_Exercise details_
Reproduce the listing in full, pictures excluded.

_Supplied data_
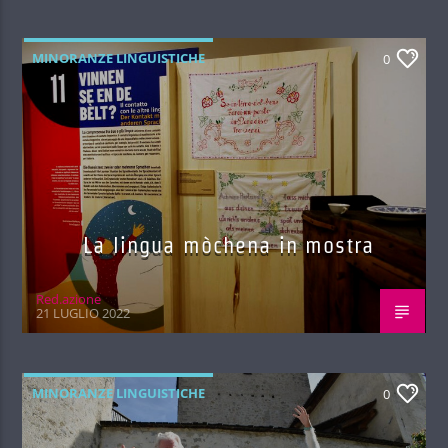
MINORANZE LINGUISTICHE
0
La lingua mòchena in mostra
Red.azione
21 LUGLIO 2022
MINORANZE LINGUISTICHE
0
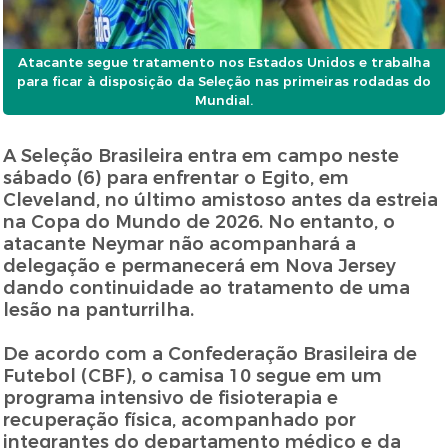
Atacante segue tratamento nos Estados Unidos e trabalha
para ficar à disposição da Seleção nas primeiras rodadas do
Mundial.
A Seleção Brasileira entra em campo neste
sábado (6) para enfrentar o Egito, em
Cleveland, no último amistoso antes da estreia
na Copa do Mundo de 2026. No entanto, o
atacante Neymar não acompanhará a
delegação e permanecerá em Nova Jersey
dando continuidade ao tratamento de uma
lesão na panturrilha.
De acordo com a Confederação Brasileira de
Futebol (CBF), o camisa 10 segue em um
programa intensivo de fisioterapia e
recuperação física, acompanhado por
integrantes do departamento médico e da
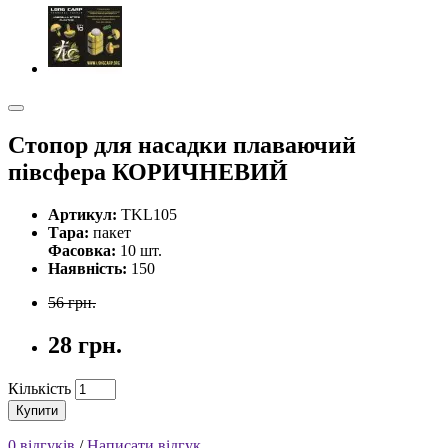
Стопор для насадки плаваючий
півсфера КОРИЧНЕВИЙ
Артикул:
TKL105
Тара:
пакет
Фасовка:
10 шт.
Наявність:
150
56 грн.
28 грн.
Кількість
Купити
0 відгуків
/
Написати відгук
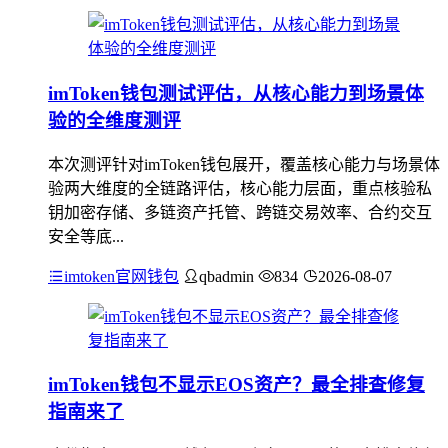
imToken钱包测试评估，从核心能力到场景体
验的全维度测评
本次测评针对imToken钱包展开，覆盖核心能力与场景体
验两大维度的全链路评估，核心能力层面，重点核验私
钥加密存储、多链资产托管、跨链交易效率、合约交互
安全等底...
imtoken官网钱包
qbadmin
834
2026-08-07
imToken钱包不显示EOS资产？最全排查修复
指南来了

_Task answer_
MINORANZE LINGUISTICHE
0
La lingua mòchena in mostra
Red.azione
21 LUGLIO 2022
MINORANZE LINGUISTICHE
0
Atacante segue tratamento nos Estados Unidos e trabalha
para ficar à disposição da Seleção nas primeiras rodadas do
Mundial.
A Seleção Brasileira entra em campo neste
sábado (6) para enfrentar o Egito, em
Cleveland, no último amistoso antes da estreia
na Copa do Mundo de 2026. No entanto, o
atacante Neymar não acompanhará a
delegação e permanecerá em Nova Jersey
dando continuidade ao tratamento de uma
lesão na panturrilha.
De acordo com a Confederação Brasileira de
Futebol (CBF), o camisa 10 segue em um
programa intensivo de fisioterapia e
recuperação física, acompanhado por
integrantes do departamento médico e da
Стопор для насадки плаваючий
півсфера КОРИЧНЕВИЙ
Артикул:
TKL105
Тара:
пакет
Фасовка:
10 шт.
Наявність:
150
56 грн.
28 грн.
Кількість
Купити
0 відгуків
/
Написати відгук
imToken钱包测试评估，从核心能力到场景体
验的全维度测评
本次测评针对imToken钱包展开，覆盖核心能力与场景体
验两大维度的全链路评估，核心能力层面，重点核验私
钥加密存储、多链资产托管、跨链交易效率、合约交互
安全等底...
imtoken官网钱包
qbadmin
834
2026-08-07
imToken钱包不显示EOS资产？最全排查修复
指南来了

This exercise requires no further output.